我淡淡的瞟了她一眼,若無其事的提醒道:「你的命是本宮冒著跟王上鬧僵的危險換來的,本宮希望你對本宮忠誠,本宮不希望有吃裡扒外的東西在本宮面前。你曾經在御膳房打雜,就應該知道宮中冷暖自知,人心詭詐,本宮希望你能早日找到一個主子,好好對待!」

艷笑噗通一下跪在我的腳邊,「娘娘,奴婢早已是娘娘的人,自從娘娘保住奴婢的命,奴婢就發誓效忠娘娘。今日姜國公主來找王上不知說了什麼話,王上便大怒激動不已,奴婢偷偷的上前聽了幾句不真切的,仿佛王上說……」

我見她欲言又止,便問道:「說什麼?」

艷笑抬頭看了我一眼,垂下眼眸道:「王上說,娘娘這個賤人,原來是罪魁禍首!」說完俯地不敢抬頭!

淺夏給我簡單給我的髮絲編了一下垂在胸前,拿了一個紅色的面紗,替我敷在臉上!

「你還聽見什麼?」

我猜測的果然沒錯,能讓南霽雲發瘋發癲的罪魁禍首就是姜頤和,雖然問艷笑有些多此一舉,但是我不能冤枉她姜頤和不是!

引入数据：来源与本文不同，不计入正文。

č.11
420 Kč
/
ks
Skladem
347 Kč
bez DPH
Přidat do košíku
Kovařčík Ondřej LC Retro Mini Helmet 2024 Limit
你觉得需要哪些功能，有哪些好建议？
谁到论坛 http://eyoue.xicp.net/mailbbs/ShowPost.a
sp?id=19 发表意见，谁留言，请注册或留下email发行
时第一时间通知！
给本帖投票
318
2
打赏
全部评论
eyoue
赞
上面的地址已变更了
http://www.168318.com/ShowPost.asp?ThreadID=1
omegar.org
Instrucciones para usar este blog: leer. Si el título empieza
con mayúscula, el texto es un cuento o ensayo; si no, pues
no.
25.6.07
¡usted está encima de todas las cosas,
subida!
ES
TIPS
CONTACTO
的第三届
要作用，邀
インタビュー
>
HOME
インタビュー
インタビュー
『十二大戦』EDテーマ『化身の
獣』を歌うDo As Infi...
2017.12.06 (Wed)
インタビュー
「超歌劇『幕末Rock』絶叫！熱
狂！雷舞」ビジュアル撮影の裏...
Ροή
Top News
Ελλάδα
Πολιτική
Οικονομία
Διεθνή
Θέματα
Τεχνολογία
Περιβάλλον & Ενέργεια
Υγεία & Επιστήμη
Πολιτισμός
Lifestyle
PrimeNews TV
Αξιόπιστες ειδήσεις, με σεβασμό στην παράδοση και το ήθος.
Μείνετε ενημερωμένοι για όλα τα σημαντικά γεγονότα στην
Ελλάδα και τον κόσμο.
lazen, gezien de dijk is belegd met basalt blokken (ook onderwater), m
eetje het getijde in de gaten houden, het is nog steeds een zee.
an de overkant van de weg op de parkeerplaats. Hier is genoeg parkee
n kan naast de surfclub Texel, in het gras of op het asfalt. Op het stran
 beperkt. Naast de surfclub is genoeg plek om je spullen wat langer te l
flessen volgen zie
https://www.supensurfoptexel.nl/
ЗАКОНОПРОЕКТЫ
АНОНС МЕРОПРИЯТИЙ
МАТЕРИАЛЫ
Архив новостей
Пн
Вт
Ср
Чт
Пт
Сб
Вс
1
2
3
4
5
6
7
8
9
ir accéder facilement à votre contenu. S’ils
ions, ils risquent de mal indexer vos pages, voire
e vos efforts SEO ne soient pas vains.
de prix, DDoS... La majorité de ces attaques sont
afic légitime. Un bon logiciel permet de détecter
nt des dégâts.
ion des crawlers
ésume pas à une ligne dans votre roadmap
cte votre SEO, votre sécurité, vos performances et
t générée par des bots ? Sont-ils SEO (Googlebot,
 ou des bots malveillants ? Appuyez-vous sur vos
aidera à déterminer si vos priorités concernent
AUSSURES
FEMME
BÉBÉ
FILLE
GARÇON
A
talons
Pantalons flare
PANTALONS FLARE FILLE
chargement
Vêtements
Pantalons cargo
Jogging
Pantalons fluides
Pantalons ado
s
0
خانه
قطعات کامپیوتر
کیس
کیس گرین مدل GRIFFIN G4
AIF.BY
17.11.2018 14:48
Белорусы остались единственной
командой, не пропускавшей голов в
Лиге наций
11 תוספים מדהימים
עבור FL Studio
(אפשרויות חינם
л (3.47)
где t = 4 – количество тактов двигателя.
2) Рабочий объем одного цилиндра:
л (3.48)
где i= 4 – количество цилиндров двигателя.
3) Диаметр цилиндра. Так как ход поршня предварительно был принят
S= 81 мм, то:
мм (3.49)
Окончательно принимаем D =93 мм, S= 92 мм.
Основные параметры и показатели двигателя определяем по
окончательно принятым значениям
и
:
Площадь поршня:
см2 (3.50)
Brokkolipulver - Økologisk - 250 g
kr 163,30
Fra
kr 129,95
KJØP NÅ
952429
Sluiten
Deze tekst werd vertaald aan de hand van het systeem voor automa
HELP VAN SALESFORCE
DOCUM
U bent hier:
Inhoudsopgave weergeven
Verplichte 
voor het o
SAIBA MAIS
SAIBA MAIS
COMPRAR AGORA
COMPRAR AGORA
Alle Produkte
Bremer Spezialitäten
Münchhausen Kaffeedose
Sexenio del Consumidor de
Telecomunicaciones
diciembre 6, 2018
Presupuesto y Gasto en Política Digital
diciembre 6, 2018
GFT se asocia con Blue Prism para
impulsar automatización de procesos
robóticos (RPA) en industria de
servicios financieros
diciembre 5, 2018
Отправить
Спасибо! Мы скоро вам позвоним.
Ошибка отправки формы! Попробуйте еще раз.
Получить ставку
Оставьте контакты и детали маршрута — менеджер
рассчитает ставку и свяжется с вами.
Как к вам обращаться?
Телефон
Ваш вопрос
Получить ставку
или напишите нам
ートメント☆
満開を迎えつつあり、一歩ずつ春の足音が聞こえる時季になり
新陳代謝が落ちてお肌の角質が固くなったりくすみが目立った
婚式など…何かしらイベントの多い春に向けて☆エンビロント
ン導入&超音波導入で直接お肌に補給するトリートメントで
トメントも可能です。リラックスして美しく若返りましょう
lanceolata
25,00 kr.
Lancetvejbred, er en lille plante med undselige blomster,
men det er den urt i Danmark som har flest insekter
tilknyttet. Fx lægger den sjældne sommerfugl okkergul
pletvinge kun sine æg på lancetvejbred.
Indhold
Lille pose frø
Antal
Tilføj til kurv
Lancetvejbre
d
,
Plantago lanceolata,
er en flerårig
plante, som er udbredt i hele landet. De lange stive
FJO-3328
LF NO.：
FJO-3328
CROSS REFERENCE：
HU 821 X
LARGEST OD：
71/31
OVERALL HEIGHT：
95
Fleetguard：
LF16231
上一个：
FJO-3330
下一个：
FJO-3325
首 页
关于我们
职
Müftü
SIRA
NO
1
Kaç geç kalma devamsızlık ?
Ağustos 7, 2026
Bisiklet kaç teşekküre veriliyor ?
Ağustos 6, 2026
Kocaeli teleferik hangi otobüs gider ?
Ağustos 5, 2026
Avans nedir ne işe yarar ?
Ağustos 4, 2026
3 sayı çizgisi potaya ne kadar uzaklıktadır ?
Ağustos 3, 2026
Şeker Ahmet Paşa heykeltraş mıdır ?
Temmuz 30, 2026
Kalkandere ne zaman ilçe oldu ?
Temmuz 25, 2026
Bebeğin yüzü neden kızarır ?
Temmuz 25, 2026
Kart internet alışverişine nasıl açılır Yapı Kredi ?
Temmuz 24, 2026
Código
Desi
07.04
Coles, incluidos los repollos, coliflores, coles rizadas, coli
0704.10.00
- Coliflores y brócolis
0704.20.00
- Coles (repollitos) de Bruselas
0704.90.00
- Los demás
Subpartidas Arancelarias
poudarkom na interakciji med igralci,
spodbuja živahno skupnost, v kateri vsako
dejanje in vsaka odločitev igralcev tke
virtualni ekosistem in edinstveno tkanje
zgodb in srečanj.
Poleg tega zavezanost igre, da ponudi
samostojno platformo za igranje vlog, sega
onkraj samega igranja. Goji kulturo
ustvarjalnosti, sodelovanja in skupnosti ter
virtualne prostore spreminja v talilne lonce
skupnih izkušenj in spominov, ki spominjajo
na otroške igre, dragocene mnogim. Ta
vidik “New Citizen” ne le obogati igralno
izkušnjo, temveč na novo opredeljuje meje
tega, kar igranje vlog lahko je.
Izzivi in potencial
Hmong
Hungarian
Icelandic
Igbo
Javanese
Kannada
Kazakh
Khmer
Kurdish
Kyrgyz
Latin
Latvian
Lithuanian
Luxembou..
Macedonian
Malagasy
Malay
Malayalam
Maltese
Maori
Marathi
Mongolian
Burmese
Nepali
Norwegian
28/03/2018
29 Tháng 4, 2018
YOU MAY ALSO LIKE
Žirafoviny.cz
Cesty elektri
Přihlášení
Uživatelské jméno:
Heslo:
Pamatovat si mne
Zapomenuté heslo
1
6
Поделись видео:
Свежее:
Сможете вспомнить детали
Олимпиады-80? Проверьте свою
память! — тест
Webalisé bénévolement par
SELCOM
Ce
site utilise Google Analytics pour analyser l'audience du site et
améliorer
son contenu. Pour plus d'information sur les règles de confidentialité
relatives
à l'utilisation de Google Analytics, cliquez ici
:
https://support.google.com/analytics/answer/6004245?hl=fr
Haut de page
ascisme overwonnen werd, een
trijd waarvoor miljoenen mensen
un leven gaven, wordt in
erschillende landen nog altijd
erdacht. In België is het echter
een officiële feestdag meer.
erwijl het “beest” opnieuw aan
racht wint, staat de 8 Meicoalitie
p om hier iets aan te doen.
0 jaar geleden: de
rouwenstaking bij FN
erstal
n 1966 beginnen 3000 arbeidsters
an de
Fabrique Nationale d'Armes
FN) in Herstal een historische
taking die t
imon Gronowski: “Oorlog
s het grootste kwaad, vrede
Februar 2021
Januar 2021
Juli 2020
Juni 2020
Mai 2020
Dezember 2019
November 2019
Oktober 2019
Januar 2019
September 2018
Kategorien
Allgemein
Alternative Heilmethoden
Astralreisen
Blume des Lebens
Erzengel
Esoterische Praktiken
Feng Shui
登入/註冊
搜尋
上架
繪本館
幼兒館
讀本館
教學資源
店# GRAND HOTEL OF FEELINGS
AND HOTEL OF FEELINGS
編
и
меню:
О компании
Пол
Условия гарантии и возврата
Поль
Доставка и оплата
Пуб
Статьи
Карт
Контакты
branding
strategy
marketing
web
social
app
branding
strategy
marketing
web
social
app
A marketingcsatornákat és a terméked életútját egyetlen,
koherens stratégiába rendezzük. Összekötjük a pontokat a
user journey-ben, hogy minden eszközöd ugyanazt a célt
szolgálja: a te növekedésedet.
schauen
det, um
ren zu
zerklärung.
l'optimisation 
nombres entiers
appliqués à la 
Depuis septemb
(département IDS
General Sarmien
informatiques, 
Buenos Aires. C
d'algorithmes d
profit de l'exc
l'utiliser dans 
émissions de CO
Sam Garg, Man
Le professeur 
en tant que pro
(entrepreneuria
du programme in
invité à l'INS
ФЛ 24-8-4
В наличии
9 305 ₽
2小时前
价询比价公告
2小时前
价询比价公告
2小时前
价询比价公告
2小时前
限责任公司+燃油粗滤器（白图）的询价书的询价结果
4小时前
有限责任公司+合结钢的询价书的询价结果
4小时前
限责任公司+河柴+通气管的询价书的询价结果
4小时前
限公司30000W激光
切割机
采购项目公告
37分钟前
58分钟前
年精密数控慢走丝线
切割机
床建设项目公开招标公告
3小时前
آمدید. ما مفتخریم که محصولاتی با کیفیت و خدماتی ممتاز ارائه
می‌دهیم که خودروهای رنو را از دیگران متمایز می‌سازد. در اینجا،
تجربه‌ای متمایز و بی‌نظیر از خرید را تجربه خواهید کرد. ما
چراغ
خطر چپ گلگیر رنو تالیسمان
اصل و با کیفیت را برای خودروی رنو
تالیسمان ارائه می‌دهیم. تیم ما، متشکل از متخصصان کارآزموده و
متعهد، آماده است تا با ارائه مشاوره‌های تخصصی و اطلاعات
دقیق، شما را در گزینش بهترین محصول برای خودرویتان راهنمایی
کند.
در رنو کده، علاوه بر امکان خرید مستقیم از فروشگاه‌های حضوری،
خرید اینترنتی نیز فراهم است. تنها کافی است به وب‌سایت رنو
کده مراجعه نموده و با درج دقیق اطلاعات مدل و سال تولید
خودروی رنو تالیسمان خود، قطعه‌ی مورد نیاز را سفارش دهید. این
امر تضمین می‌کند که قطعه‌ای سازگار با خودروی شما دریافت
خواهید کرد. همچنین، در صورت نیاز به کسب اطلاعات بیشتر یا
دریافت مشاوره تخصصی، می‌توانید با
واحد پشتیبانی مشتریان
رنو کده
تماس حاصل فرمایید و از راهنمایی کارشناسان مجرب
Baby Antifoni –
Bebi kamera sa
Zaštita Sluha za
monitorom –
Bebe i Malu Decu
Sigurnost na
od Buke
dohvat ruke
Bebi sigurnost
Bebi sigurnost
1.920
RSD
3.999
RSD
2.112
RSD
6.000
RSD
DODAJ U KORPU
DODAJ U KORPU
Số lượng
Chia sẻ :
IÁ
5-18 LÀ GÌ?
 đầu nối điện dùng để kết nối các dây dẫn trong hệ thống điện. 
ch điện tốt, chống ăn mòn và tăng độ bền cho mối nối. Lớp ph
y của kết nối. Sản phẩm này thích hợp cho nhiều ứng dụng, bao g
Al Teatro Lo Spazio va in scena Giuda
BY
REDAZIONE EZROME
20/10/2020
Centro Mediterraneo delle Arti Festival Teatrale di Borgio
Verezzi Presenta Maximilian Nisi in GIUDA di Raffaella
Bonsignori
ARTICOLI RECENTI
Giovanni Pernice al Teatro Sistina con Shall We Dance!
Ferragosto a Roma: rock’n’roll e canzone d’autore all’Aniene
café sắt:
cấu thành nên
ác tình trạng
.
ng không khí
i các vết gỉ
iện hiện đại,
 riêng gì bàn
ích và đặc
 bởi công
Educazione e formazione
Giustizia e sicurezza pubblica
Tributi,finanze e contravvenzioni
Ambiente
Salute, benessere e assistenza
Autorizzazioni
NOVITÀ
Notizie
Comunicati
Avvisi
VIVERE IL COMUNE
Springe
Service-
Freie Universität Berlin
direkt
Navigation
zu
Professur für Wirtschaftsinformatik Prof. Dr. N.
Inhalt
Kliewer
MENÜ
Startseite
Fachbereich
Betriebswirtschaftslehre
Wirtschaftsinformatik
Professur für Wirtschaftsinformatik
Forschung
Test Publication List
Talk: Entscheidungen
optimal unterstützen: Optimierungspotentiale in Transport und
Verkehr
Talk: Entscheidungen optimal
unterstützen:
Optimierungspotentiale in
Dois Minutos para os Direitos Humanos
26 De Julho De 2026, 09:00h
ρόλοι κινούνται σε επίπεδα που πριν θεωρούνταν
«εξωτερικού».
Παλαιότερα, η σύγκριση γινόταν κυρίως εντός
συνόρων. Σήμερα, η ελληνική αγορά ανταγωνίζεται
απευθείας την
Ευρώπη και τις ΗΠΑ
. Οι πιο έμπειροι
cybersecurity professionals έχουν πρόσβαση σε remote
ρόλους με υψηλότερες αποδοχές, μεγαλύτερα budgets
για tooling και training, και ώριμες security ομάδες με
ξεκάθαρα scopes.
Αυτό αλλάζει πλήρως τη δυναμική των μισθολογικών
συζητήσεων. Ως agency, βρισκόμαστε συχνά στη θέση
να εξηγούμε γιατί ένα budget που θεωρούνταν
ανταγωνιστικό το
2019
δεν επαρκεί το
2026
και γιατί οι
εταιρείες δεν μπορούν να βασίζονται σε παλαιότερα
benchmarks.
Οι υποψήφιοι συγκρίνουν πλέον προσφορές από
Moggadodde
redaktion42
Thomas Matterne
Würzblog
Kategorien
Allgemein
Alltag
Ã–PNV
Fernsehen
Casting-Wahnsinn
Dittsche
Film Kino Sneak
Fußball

我起身彎腰攙扶起艷笑,語重心長道:「本宮來自姜國,出生在姜國的冷宮,對宮中所有的冷暖,比任何人都清楚。本宮也知道想在宮裡活下去,就必須小心翼翼,如履薄冰,艷笑,你可千萬不要讓本宮失望啊!」

艷笑道:「奴婢惶恐,奴婢能還活著呢,能還有今日全是娘娘賞賜,奴婢這條命是娘娘的,可以娘娘去死的!」

我額首,點了點頭…………

剛欲開口,「轟!」一聲巨響,地面仿佛震了震……

艷笑忙扶我,道:「娘娘小心!」

「出去看看怎麼回事!」我忙吩咐艷笑道,北齊京城屬於平原地區,不應該有天災震地之事發生,剛剛那個巨響,地面都在搖晃!